Just about a month ago I touched down at Kilimanjaro International Airport, ready to commence my first ever trip to Africa. Having travelled quite extensively in my twenties, I was full of excitement as to what awaited me, and how it would differ or resemble what I had experienced so far. It didn’t take me long to realise that the following two weeks were going to be jam-packed full of incredible experiences that I will not forget all too quickly. From Kilimanjaro, we travelled to Tarangire on to Ngorongoro Crater, and finally on to the Serengeti, ending in Arusha and returning to the UK from there.
During the course of my 12-day trip, we covered lots of ground as we biked, bush walked and went on both day and night drives. My most memorable wildlife sighting was on my first night drive. I saw a leopard killing a warthog – a very rare sight, I am told. After also having seen hyena mating and another poor warthog get killed, this time by a lioness, the guests I was travelling with told me I had the luck of a first time safari goer – therefore becoming known as the lucky charm of the trip, with everybody rubbing my head for luck as we waited for a river crossing.
There were certain times during my trip where I felt like it could not have been more different than backpacking across Australia and Asia.

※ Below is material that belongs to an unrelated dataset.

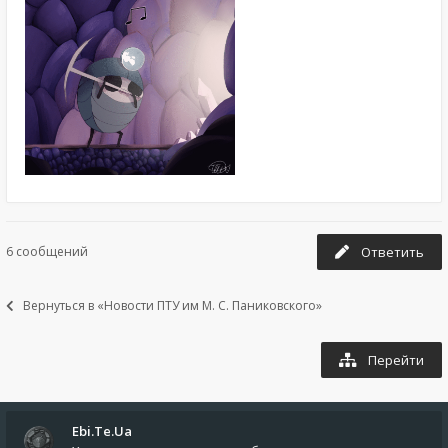
6 сообщений
Ответить
Вернуться в «Новости ПТУ им М. С. Паниковского»
Перейти
Ebi.Te.Ua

I was used to not planning any accommodation and taking each day as it comes, being solely independent. Experiencing Tanzania, on the other hand, was all smoothly planned from start to finish, with every camp and lodge being incredibly attentive and making me feel entirely taken care of at all times. Despite the differences, however, every now and then, I felt almost transported back to Australia, especially whilst I was enjoying the sundowners. Both Tanzania and western Australia are very untouched, both extraordinarily wild, and both possess the most beautiful red sunsets.
Tarangire is the area that I treasure most. There was an abundance of wildlife and all within one park, there’s so many different areas from water and moss to arid areas, baobabs and more. What I found most interesting was the difference between mastering the logistics of our guests’ safaris from Africa House in Brighton, day in and day out, to experiencing it first hand. I can’t explain how awesome it was. A trip like this really needs to be experienced first hand in order to understand it at its fullest.